Do you see this tool being used by architects or will fire engineers contribute to the BIM process?
– Who’s responsible for the fire safety design varies from country to country. In some countries it´s the fire engineer while in other countries it´s a specialized building engineer or an architect. No matter who´s responsible for the design of fire protection, BIM is an excellent way to become an integral part of the design process.
– In the design projects that Briab has been involved in, it was found that the architects are often pleased that the fire safety engineer carries out (and takes responsibility for) the digital fire safety design.
What will the role of standards be for BIM and fire safety?

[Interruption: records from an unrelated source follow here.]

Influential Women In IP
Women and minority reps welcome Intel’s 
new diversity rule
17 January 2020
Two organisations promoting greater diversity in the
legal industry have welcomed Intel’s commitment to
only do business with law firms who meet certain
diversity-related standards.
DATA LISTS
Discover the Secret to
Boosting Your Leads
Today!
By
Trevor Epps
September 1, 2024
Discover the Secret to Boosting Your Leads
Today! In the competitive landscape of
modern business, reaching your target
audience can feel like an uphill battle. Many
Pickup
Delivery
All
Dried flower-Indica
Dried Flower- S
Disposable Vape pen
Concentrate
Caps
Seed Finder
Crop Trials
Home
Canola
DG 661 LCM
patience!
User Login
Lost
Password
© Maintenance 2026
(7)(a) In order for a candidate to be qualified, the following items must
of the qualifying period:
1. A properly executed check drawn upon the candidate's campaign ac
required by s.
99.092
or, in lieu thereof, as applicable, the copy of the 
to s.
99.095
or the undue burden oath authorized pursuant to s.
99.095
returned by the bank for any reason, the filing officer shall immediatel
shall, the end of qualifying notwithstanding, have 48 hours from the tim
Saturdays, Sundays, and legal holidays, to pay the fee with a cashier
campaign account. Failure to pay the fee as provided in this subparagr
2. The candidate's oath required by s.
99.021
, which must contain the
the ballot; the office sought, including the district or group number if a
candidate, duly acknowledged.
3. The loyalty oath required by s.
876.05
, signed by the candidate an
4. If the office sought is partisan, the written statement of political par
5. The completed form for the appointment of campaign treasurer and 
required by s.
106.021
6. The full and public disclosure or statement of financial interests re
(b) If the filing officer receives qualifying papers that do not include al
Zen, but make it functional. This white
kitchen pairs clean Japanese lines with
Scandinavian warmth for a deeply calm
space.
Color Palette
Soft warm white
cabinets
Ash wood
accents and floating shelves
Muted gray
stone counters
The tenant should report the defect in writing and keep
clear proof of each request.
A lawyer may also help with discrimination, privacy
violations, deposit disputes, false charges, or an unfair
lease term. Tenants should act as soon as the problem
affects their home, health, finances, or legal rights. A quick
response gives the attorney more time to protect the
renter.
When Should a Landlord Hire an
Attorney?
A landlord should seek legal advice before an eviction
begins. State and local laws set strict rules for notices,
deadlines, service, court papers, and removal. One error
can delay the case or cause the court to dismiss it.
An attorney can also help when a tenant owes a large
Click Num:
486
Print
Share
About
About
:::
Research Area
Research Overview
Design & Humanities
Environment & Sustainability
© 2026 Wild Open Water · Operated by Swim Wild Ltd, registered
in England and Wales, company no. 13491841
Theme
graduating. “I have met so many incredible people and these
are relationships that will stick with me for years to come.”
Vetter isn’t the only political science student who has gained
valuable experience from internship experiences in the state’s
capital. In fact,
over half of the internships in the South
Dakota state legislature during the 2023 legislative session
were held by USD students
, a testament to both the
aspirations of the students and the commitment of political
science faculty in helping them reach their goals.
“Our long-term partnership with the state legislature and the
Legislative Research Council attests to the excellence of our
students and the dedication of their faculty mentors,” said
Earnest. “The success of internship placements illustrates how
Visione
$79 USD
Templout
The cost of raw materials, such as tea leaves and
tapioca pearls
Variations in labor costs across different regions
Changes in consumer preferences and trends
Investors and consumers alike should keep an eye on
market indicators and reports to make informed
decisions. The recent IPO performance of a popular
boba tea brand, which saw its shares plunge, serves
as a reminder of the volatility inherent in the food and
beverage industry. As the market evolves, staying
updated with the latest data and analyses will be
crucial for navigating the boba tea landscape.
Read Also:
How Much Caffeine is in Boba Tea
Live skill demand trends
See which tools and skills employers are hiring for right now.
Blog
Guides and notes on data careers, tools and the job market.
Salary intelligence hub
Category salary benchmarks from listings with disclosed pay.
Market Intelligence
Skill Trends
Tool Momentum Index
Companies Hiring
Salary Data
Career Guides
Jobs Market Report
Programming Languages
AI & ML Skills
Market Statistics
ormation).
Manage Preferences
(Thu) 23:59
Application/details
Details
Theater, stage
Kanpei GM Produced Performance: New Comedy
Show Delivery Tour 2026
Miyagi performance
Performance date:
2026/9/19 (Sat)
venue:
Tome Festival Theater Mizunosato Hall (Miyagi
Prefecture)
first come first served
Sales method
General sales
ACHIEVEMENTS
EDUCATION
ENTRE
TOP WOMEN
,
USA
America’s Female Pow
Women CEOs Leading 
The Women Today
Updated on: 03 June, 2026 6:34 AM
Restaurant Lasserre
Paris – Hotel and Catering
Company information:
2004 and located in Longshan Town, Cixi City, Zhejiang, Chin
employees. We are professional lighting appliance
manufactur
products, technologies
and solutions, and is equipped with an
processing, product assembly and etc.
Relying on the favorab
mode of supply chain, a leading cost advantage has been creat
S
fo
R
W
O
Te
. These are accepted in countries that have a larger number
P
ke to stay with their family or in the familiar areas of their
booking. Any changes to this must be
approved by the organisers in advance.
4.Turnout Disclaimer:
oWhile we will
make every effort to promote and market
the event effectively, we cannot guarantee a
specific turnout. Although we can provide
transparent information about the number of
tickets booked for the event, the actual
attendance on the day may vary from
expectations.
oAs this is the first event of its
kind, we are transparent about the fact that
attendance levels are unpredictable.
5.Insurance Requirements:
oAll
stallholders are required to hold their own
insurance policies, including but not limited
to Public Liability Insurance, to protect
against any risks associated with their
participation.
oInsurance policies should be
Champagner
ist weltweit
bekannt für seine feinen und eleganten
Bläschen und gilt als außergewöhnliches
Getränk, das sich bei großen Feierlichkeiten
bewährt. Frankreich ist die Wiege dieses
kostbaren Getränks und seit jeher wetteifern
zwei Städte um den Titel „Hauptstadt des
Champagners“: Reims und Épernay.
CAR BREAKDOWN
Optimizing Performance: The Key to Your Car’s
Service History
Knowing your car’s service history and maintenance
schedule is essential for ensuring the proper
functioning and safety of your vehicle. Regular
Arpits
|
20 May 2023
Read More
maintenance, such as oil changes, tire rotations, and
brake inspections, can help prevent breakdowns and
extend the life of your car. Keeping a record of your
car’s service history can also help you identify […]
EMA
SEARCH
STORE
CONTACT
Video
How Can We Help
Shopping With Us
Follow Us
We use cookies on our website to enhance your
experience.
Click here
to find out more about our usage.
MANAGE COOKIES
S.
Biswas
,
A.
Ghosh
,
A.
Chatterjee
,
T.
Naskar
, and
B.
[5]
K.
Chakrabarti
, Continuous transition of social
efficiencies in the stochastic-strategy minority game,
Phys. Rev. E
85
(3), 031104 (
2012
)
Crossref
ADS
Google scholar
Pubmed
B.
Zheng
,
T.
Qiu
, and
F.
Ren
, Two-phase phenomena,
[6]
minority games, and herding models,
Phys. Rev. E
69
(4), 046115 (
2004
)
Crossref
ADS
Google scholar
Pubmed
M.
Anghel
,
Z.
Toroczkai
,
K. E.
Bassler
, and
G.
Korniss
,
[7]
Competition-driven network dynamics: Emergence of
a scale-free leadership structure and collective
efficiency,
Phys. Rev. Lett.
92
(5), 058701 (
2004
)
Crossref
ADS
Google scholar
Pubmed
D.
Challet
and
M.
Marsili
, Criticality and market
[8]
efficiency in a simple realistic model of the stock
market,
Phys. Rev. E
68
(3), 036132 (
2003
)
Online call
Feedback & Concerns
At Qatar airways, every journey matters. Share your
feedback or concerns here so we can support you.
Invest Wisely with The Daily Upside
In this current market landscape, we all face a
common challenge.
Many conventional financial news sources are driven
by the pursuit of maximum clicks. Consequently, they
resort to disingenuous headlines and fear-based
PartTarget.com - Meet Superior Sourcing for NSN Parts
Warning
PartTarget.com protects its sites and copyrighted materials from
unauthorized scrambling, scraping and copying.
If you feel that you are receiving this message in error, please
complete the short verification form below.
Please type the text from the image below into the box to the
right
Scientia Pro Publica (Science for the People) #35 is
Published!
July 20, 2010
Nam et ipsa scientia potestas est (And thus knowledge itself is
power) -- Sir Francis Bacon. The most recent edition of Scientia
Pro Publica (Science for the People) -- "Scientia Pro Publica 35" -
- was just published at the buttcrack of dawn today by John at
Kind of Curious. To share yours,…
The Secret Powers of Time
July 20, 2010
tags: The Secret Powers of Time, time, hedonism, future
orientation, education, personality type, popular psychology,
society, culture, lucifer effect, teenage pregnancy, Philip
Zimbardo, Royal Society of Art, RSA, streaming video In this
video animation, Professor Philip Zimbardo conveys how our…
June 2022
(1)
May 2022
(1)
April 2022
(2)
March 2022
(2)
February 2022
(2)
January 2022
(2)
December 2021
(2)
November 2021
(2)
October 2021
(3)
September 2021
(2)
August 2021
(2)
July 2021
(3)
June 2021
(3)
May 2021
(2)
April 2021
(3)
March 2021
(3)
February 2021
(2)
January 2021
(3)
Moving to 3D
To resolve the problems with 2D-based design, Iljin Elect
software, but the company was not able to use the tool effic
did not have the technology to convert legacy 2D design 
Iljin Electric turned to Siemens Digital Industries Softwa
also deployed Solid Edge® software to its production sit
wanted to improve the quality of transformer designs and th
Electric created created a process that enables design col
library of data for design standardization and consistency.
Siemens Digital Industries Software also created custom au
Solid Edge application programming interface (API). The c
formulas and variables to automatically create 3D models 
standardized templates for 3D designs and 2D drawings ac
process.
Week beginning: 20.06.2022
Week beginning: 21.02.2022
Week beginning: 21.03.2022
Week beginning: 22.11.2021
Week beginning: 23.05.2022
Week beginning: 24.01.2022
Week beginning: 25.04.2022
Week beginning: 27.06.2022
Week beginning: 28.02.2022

– Standards already play an important role for BIM and digitalization and we have ongoing standardization in CEN, ISO, buildingSMART and other groups.
– For fire safety, it´s worth noting that just in the past year we've seen the launch of BIM and fire safety standardization groups in several European countries such as UK, Germany and Sweden. Within buildingSMART, there's already proposal for BIM and fire MVD and IFC development. Briab is actively taking part in several of these initiatives and we see that standardization will play an important role for information exchanges, definitions and parameters but also work flows.
– However, it is important to stress that we already have BIM and fire safety working in practice in real projects. We do not need to wait for standards to change the way we work. By getting hands on with BIM and fire safety we're setting new standards by ourselves, and parallel to this we may get the lessons we learn in the world of standardization.
The European Commission has made a proposal for a European Green Deal. Within this proposal, they mention a review of the construction products regulation, which should "ensure that the design of new and renovated buildings at all stages is in line with the needs of the circular economy, and lead to increased digitalization of the building stock. How do you think digitalization should be introduced in this EU regulation?
– The European Green Deal is a great initiative and we're excited to dig deeper into how it relates to BIM and fire safety. We'd like to get back to the value-chain here and the benefits of securing an unbroken chain of information. Products play an important role in the information chain and setting common European legislation here may facilitate digitalization in the construction sector. The inherent challenge in the traditional construction sector is that we tend to work in silos, and that we lose sight of the life cycle perspective along the way. Information is lost both during but especially after construction.
– In post-Grenfell England, the government had to identify risk facades in the UK. It turned out to be tedious work since construction documentation often does not provide that level of detail and transparency. In the end, thousands of buildings had to be examined and it turned out that 500 buildings have risk constructions. It shows how securing information of products and systems are vital to ensure transparency, accountability and in the end - compliance.
– Making sure that the Construction Products Regulations accommodates digitalization and supplies product information in suitable exchange format is therefore key to securing an unbroken chain of information. CPR therefore needs clearer information requirements and we need mandates to CEN to develop the needed standards. The new standard on data templates for product information is a good start, but more work needs to be done in the respective disciplines. For example, for fire safety we have yet to see common definitions and machine-readable parameters and their associated values for fire safety performance.
As we can see, BIM integrated fire safety design affects and interests more groups than simply the fire safety designer, and actually goes beyond the construction sector. The reason for this is obvious, safety involves and affects everyone and is everyone's business.